Natural products, including plant-based extracts, animal-derived substances, and mineral compounds, exhibit potent antimicrobial properties with fewer side effects, making them attractive candidates for dental applications.8 Furthermore, they offer a viable means of preventing biofilm formation.9 Although natural disinfectants are not new, their applications in prosthodontics and oral implantology remain underexplored. Plant-derived agents such as clove, neem, and tea tree oil, along with animal-based products like honey and propolis, have demonstrated strong antimicrobial and anti-inflammatory effects.10 Natural substances including propolis, Aloe vera, and green tea have shown notable antimicrobial, antioxidant, and anti-inflammatory activities, making them effective for cavity disinfection.11 These alternatives are often less toxic, more cost-effective, environmentally friendly, and generally better accepted by patients.9 Despite these advantages, the literature lacks comprehensive reviews specifically addressing the use of natural disinfectants for prosthetic materials and dental implant surfaces. This gap highlights the need for a focused evaluation of their efficacy, safety, and clinical potential in prosthodontics and oral implantology. Accordingly, this review aims to bridge that gap by critically analyzing natural disinfectants, comparing their mechanisms of action and efficacy with those of synthetic agents, and assessing their potential for integration into clinical dental protocols.

Methodology

This narrative review was designed to explore and critically appraise the use of natural disinfectants in prosthodontics and oral implantology. A comprehensive electronic literature search was conducted from December 1, 2024, to March 30, 2025, across five major databases: PubMed/MEDLINE, Scopus, Web of Science, Cochrane Library, and Google Scholar.

Search strategy

The search strategy was developed using a combination of Medical Subject Headings and free-text keywords combined with Boolean operators (“AND,” “OR”) to maximize sensitivity and specificity across databases. Keywords included “natural disinfectants,” “prosthodontics,” “phytotherapeutic agents,” “dental materials,” “herbal products,” “implantology,” “natural antimicrobials,” “denture disinfection,” “essential oils,” “peri-implantitis,” and “plant-based antimicrobials in oral care.” A representative PubMed search string was: (“natural disinfectants” OR “herbal products”) AND (“prosthodontics” OR “dental materials”) AND (“implantology” OR “peri-implantitis”). Searches were performed across PubMed/MEDLINE, Scopus, Web of Science, Cochrane Library, and Google Scholar to ensure comprehensive literature coverage. PubMed/MEDLINE was used for peer-reviewed biomedical articles, Scopus and Web of Science for multidisciplinary scientific publications, Cochrane Library for relevant reviews and clinical trials, and Google Scholar to identify additional gray literature. Reference lists of selected articles were also manually screened to identify any missed studies.

Selection criteria

Inclusion criteria comprised original research articles, systematic reviews, or clinical trials evaluating natural products with antimicrobial or disinfectant properties in prosthodontics and/or implantology; studies published in English; in vitro, in vivo, or clinical studies addressing oral biofilm control, denture disinfection, peri-implant mucositis, or related implant-associated infections; and studies reporting outcomes on antimicrobial efficacy, biocompatibility, or clinical performance. Exclusion criteria included studies not directly related to prosthodontics or implantology; articles focusing solely on synthetic disinfectants or conventional chemical agents; editorials, commentaries, letters, or abstracts lacking methodological detail; duplicate publications or papers with incomplete data; and articles published in languages other than English.

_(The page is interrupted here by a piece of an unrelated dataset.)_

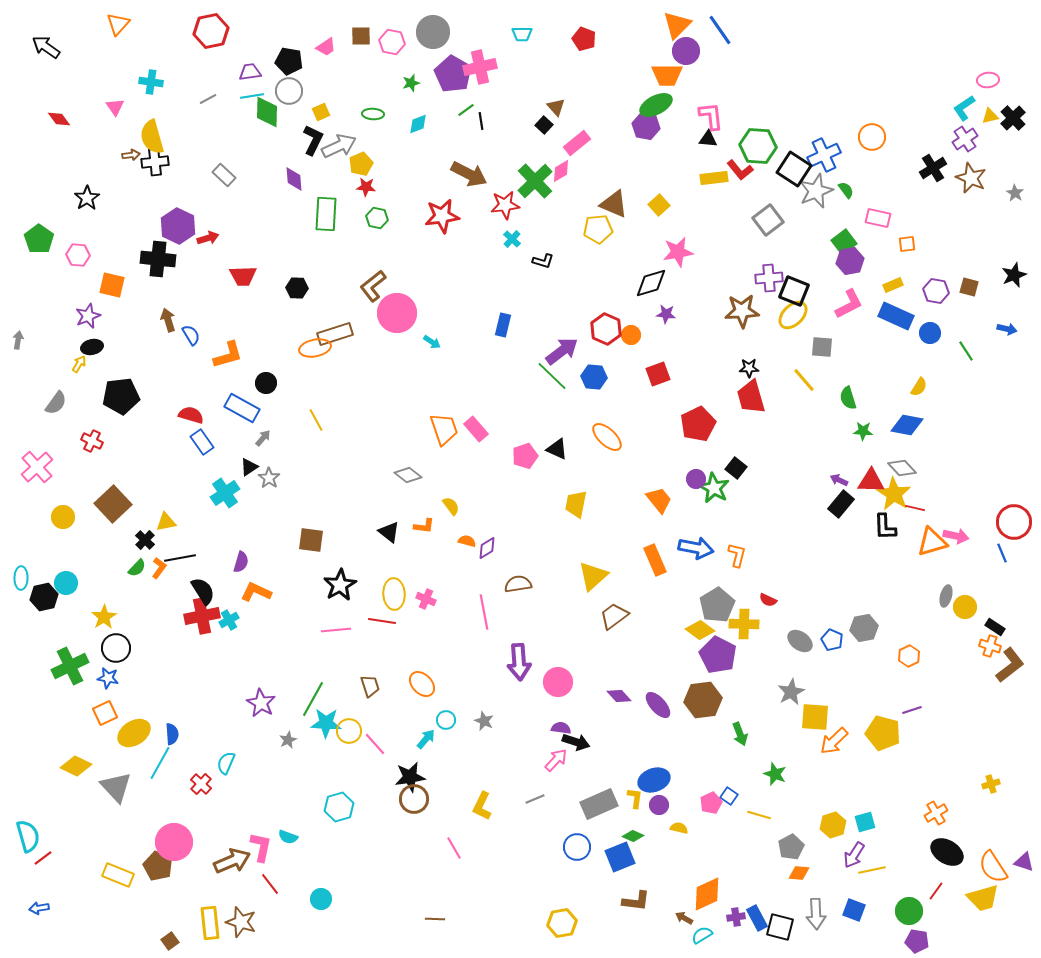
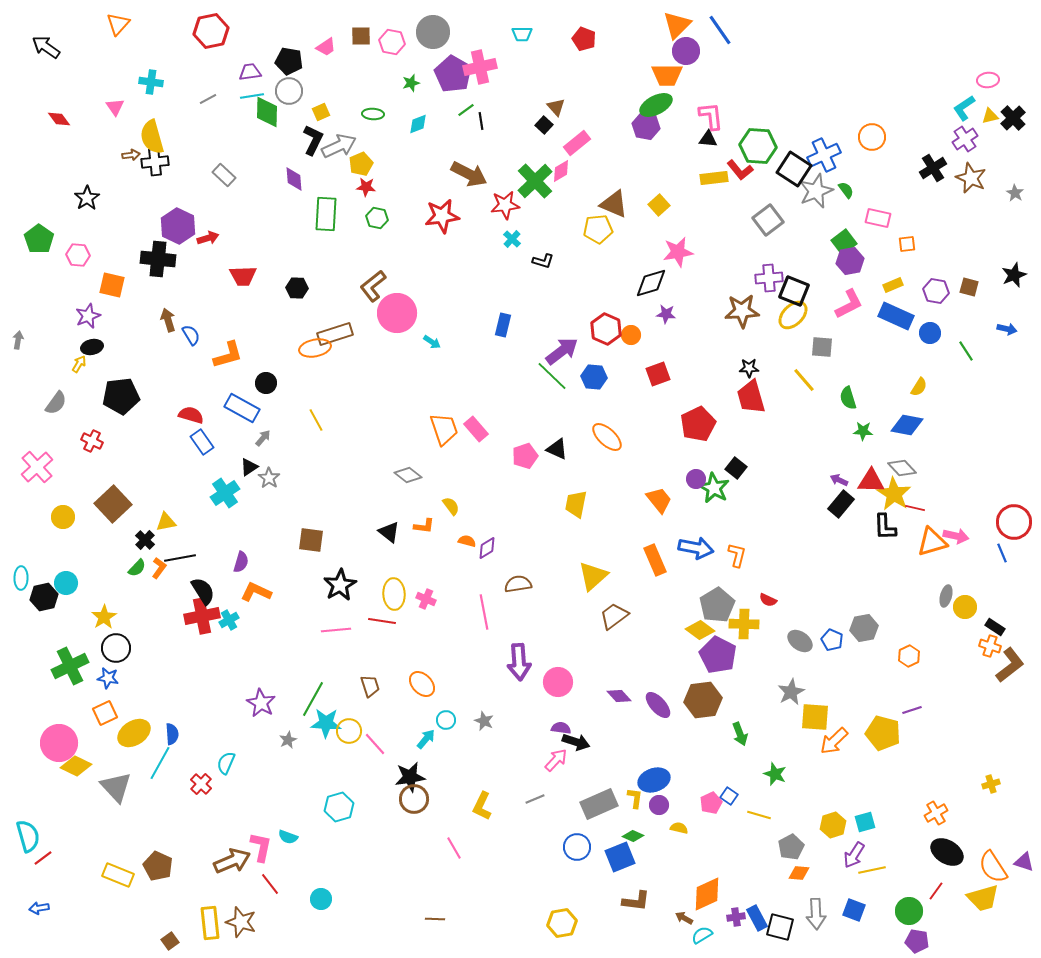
pink circle at (174, 842): moved 115 px left, 99 px up
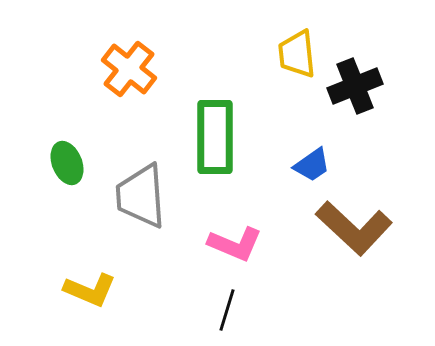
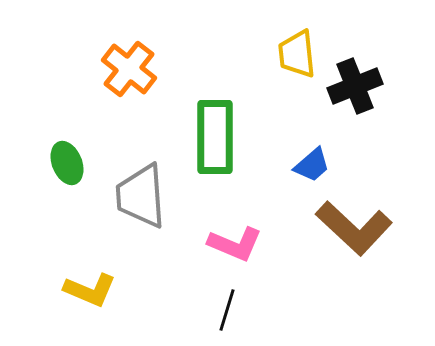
blue trapezoid: rotated 6 degrees counterclockwise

Study selection and data extraction

Study selection followed a three-phase process: initial screening of titles, followed by abstract review, and finally full-text evaluation for eligibility. Two independent reviewers, MS and RK, conducted all screening and selection phases. Discrepancies were resolved through mutual discussion. Data extraction utilized a standardized format focusing on study type, source of the natural agent, active phytochemical components, mechanisms of action, mode of application, antimicrobial efficacy, advantages, limitations, and clinical relevance to prosthodontic and implant care.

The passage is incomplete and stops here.